I'd also like to agree that local activities are a great place to start, but I think it would be very foolish to give up on influencing those up at the top. There's a lot cities and states can do, but if we don't get the powers that be behind us on this I don't see us getting through the crisis at all. I feel like we'll only make it if we do so as a nation. I'm not arguing your main point, just that we need to be active at all levels of society.
10/7/08, 2:37 PM
Jacques de Beaufort said...
If you could spare a second to recommend a list of the 3-6 most important books to read on the subject of The Collapse of Civilizations other than those written by JH Kunstler, Oswald Spengler, Peter Schiff, Richard Heinberg and Jared Diamond that would be a huge help.
Thanks in Advance !
10/7/08, 10:20 PM
John Michael Greer said...
Simon, a sudden reduction in world population would simply leave the survivors convinced they no longer needed to worry about conservation or sustainability -- after all, everything would be so abundant!

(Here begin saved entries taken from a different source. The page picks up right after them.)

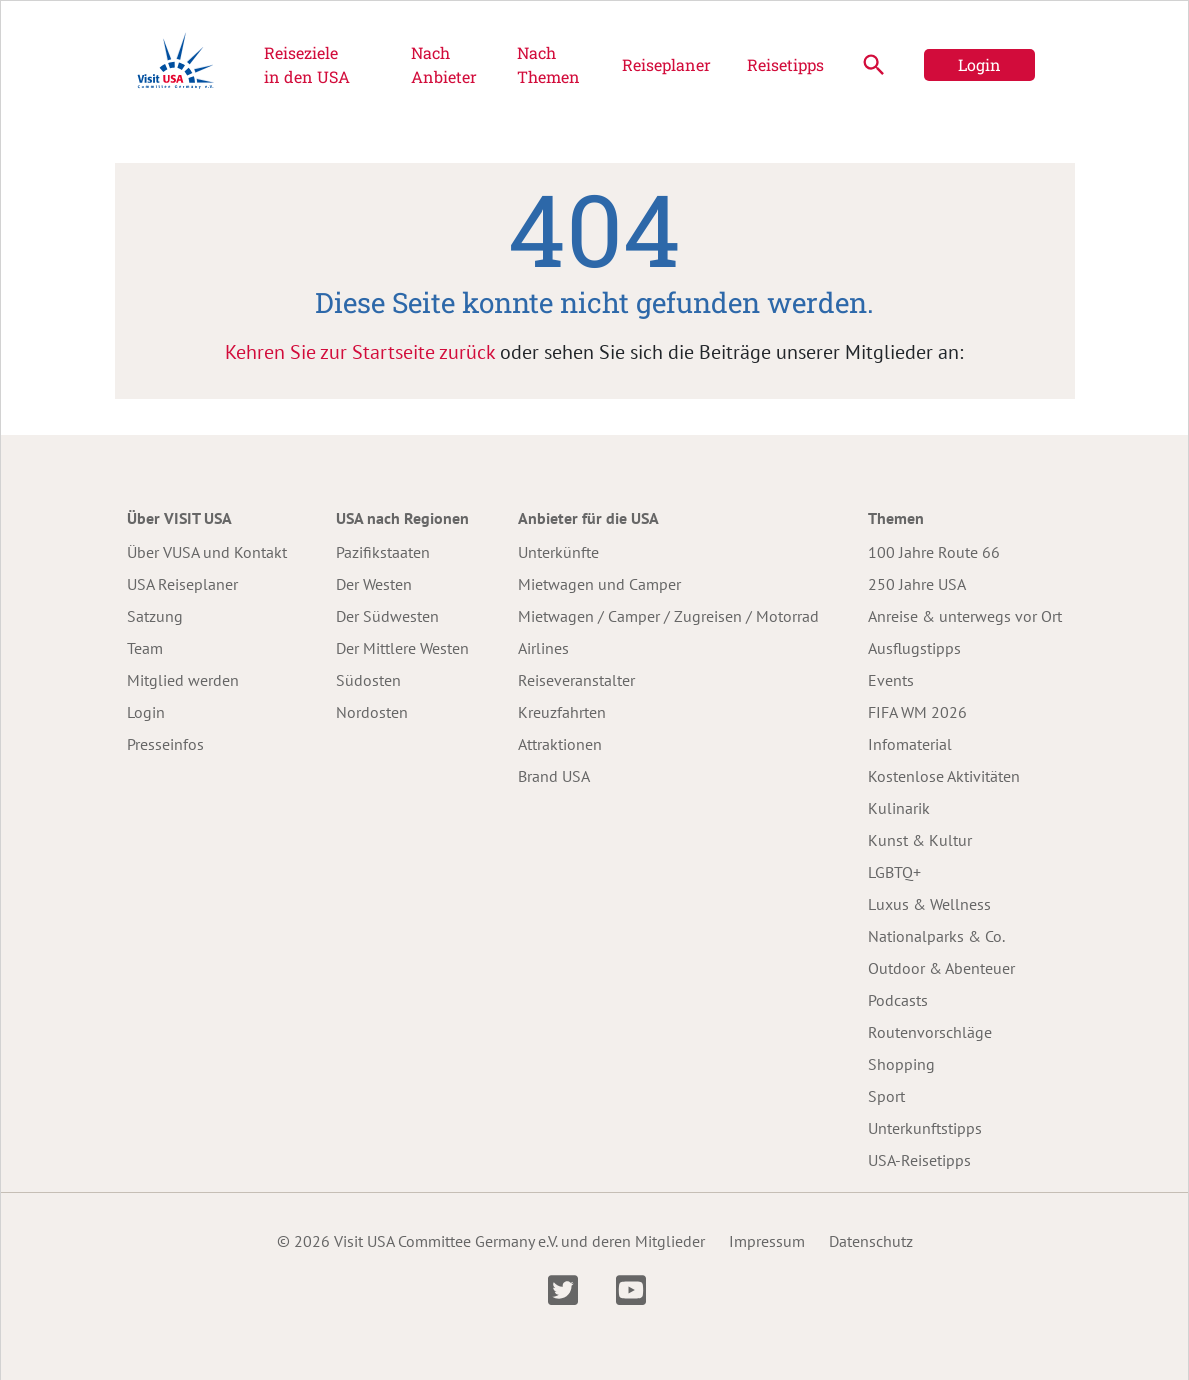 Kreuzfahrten (562, 712)
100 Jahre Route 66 (934, 552)
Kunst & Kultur (920, 840)
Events (891, 680)
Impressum (767, 1241)
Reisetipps (785, 64)
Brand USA (554, 776)
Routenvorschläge (930, 1032)
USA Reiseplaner (182, 584)
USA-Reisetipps (919, 1160)
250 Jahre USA (917, 584)
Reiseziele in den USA (307, 64)
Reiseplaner (666, 64)
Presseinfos (165, 744)
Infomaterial (910, 744)
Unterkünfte (558, 552)
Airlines (543, 648)
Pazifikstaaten (383, 552)
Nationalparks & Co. (936, 936)
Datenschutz (871, 1241)
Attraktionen (560, 744)
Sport (886, 1096)
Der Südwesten (387, 616)
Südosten (368, 680)
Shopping (901, 1064)
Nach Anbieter (444, 64)
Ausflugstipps (914, 648)
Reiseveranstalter (576, 680)
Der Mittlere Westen (402, 648)
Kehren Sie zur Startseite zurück (360, 352)
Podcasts (898, 1000)
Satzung (155, 616)
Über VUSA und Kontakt (207, 552)
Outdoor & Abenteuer (941, 968)
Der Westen (374, 584)
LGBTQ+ (894, 872)
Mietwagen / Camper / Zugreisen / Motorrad (668, 616)
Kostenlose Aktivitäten (944, 776)
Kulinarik (899, 808)
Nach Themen (548, 64)
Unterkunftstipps (925, 1128)
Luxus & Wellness (929, 904)
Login (979, 64)
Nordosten (372, 712)
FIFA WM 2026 (917, 712)
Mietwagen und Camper (599, 584)
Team (145, 648)
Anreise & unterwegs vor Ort (965, 616)
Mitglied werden (183, 680) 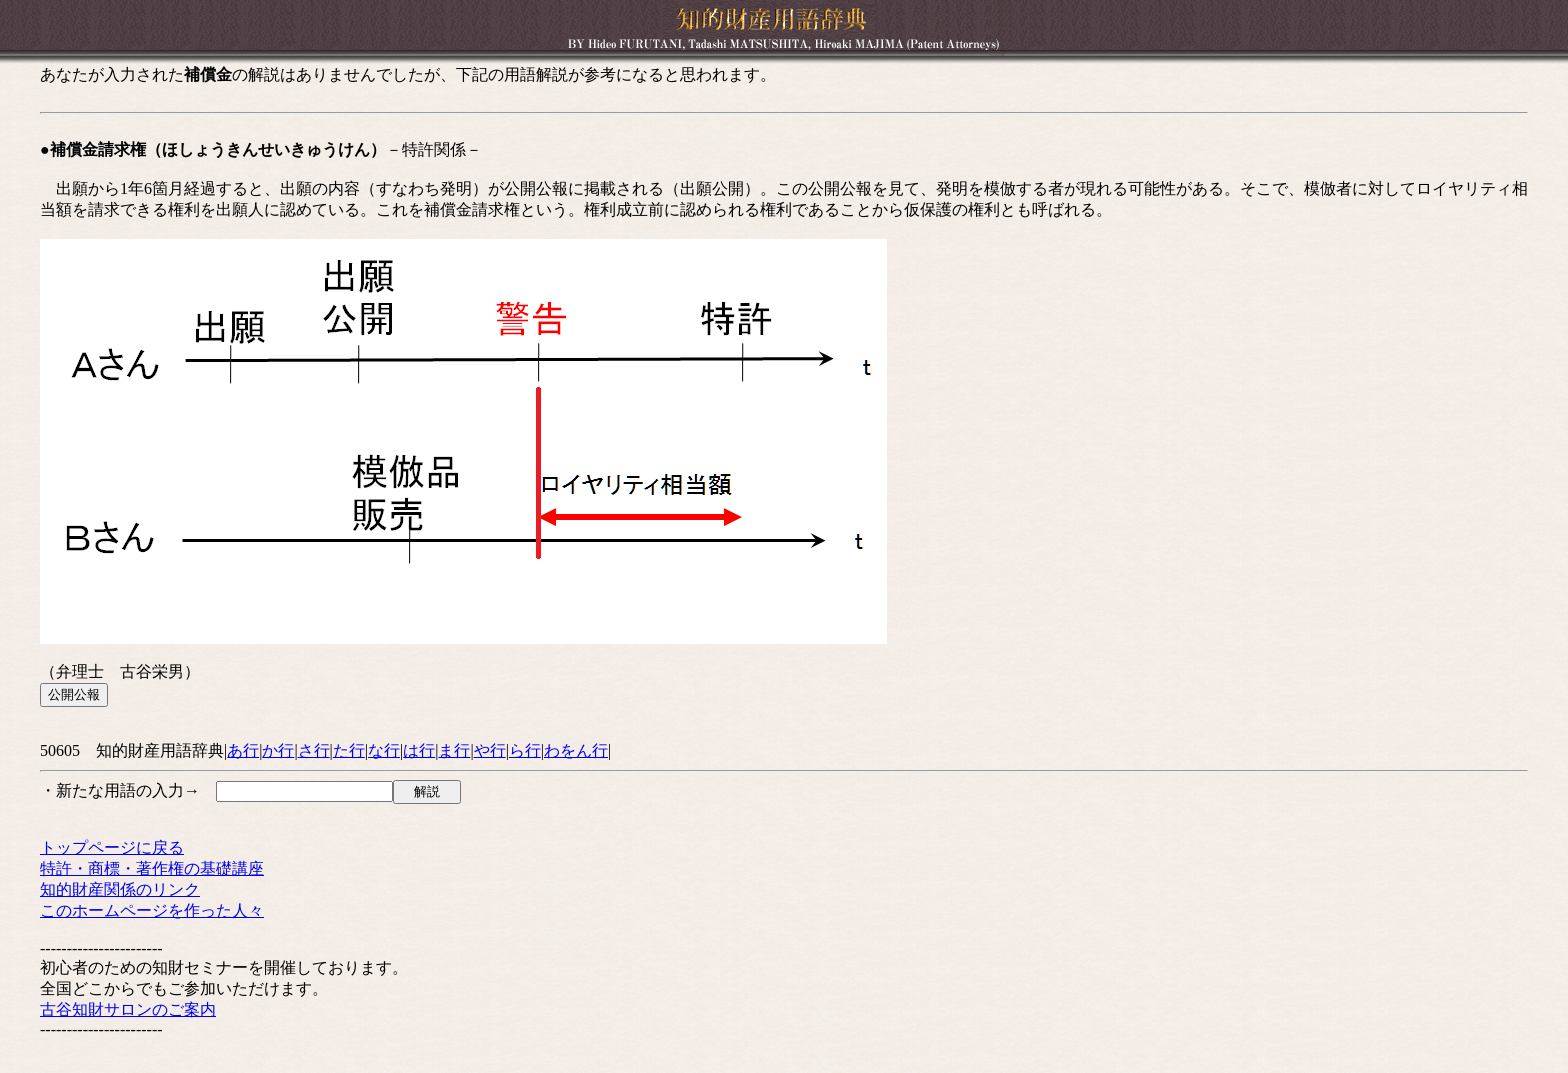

Tully, most interesting. Thanks for the info.
Farfetched, exactly. The US defaulted on its debt in the 19th century, for that matter.
Crismon, I'd encourage you to get past the media stereotypes about the so-called 'red states'. The Druid order I head has more members in Tennessee than in California.
Jacques, you want to read Arnold Toynbee's A Study of History (the two-volume condensed version is fine); William Catton Jr.'s Overshoot; and Joseph Tainter's The Collapse of Complex Societies. I'd also encourage you to read a couple of good books on the decline and fall of specific civilizations -- Michael Grant's written some very good studies of the fall of Rome, and there are half a dozen good books on the Maya collapse, just or starters -- so you have the chance to get past abstractions into the nitty gritty of history on the ground. Have at it!
10/7/08, 11:19 PM
Danby said...
You'd be surprised by the number of rednecks that just want to be left alone by the gov't. It seems to them that all those urbanites are never happy unless they're telling somebody else what to do and how to do it. And the less the urbanites know about the specific conditions, traditions and culture of a rural area, the more they want to tell the rednecks who live there how to live, how to work, what they can say and what they can do. They certainly have to aim of running everybody's lives for them. They see that as being what liberals do.
If fact, if the Democrats could get over their one unnegotiable policy (abortion-on-demand), and stop trashing talking God, religious people,and the South, they'd be surprised how many rednecks would join them. There is very little love for the GOP out in the rural places of this country.
10/7/08, 11:31 PM
CrismonCoconut said...
10/8/08, 1:40 AM
marielar said...
Also the paper "Tragedy of the commons" by Hardin is a great read.